Astronomers dissect the energy flow in a distant galaxy.
A radio image from the MeerKAT Radio Telescope in South Africa showing the galaxy PKS 2014-55, 800 million light years from Earth.Credit…NRAO/AUI/NSF; SARAO; DES
- May 14, 2020, 5:00 a.m. ET
Astronomers have deciphered the dynamics of yet another great trick that monster black holes can play.
In many galaxies, jets of energy are squeezed outward by the black hole that lurks at the center, and go shooting off in opposite directions into space.
But in a few bizarre-looking galaxies, the jets take the form of four beams in the shape of an X. Now, radio astronomy observations have shown how that happens.
Astronomers have no trouble understanding how black holes — objects so dense that not even light can escape the tombstone grip of their gravity — can become the most luminous objects in the universe, powering quasars. The pressure in the fat, fiery swirl of doom that surrounds a black hole expels high-energy particles from the top and bottom of the doughnut.
But a galaxy known as PKS 2014-55 is different. This old, elliptical galaxy is about 800 million light-years from Earth in the constellation Telescopium, and its jets are shaped like two boomerangs placed back to back to form an X.
Why? Perhaps, some astronomers thought, the central black hole was wobbling, like a lawn sprinkler throwing jets in different directions. Or maybe a pair of supermassive black holes were colliding.
The dynamics of the jets, it seems, more closely resemble those in an elaborate Las Vegas fountain, with water going up and down and flowing in designer configurations. In this case, superhot gas is being pumped up 2.5 million light years into intergalactic space. It then cascades back and splashes sideways off the center of the galaxy, sculpting an X in the cosmos, as if marking a treasure.
“Material falls back and gets reflected around the center,” said Fernando Camilo, chief scientist of the South African Radio Astronomy Observatory, which built MeerKAT.
The team, led by William Cotton, an astronomer with the National Radio Astronomy Observatory in the U.S. , reported their results last week in the Monthly Notices of the Royal Astronomical Society.
Key to the results was the new MeerKAT radio telescope, an array of 64 antennas located in the Karoo desert in South Africa.

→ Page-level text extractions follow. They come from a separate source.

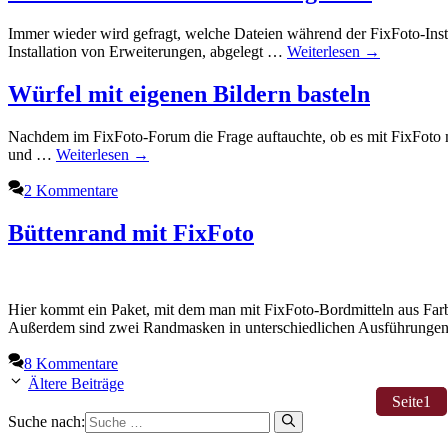
Immer wieder wird gefragt, welche Dateien während der FixFoto-Inst
Installation von Erweiterungen, abgelegt …
Weiterlesen →
Würfel mit eigenen Bildern basteln
Nachdem im FixFoto-Forum die Frage auftauchte, ob es mit FixFoto mö
und …
Weiterlesen →
2 Kommentare
Büttenrand mit FixFoto
Hier kommt ein Paket, mit dem man mit FixFoto-Bordmitteln aus Farb
Außerdem sind zwei Randmasken in unterschiedlichen Ausführung
8 Kommentare
Ältere Beiträge
Seite
1
Suche nach:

Computers can combine the data from the individual dishes to create radio images with exquisite detail. MeerKAT was designed and built as a precursor to one of the great dream projects of astronomy, the Square Kilometer Array, a giant assembly of hundreds of radio dishes with a total collecting area of a square kilometer. Half of it is being built in South Africa and half in Australia.
“MeerKAT is one of a new generation of instruments whose power solves old puzzles even as it finds new ones,” Dr. Cotton said in a statement issued by the South African Radio Astronomy Observatory.
In their paper, the scientists described in detail how the fireworks in PKS 2014-55 work.
First, energetic material is launched outward in two opposite directions by the central black hole. But intergalactic space is not empty; it is filled with a thin hot gas. As the jet encounters this gas, it slows and eventually stops. Material from the stalled jet then begins to fall back down into the galaxy from which it came, accumulating around the edges of the main jets like mist tumbling down the outside of a fire hose.
Eventually, the return flow hits the galaxy itself, and the cloud of hot gas that typically inhabits the centers of old galaxies. The pressure of this gas deflects the flow of the returning streams, the way a pebble in a stream redirects the current.
Which way the flow goes from there, Dr. Camilo said, depends on how the ellipse of hot gas is oriented relative to the two returning hydrodynamic flows. In this case, the streams are again steered in opposite directions, creating the two boomerang-shape features.
“It’s all quite neat,” Dr. Camilo said.